Top of Available data

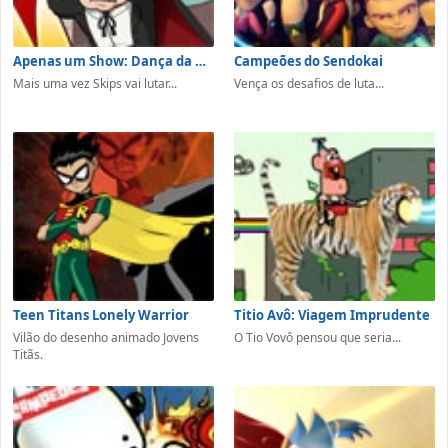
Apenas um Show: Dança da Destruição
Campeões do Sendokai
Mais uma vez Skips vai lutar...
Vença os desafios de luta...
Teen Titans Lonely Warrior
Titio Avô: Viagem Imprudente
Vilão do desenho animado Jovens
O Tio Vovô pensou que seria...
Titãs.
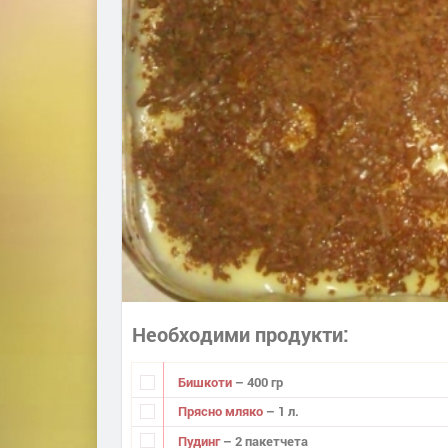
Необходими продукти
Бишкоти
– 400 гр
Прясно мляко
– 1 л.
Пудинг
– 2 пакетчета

Bottom of Available data
Top of Available data

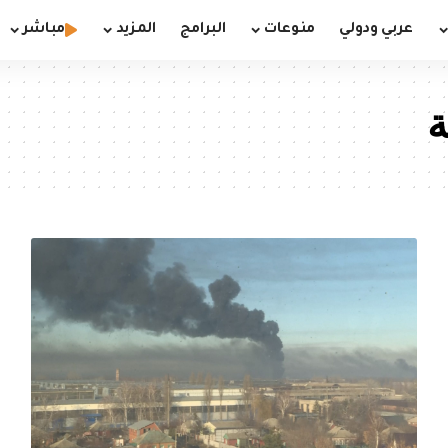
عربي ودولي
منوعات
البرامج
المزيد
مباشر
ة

Bottom of Available data
Top of Available data

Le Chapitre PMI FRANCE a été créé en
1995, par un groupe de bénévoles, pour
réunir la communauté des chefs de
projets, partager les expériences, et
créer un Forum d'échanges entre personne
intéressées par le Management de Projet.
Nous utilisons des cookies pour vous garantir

Bottom of Available data

_Assignment:_
The word is "pour". Copy every line above where it appears.

_Exercise output:_
1995, par un groupe de bénévoles, pour
Nous utilisons des cookies pour vous garantir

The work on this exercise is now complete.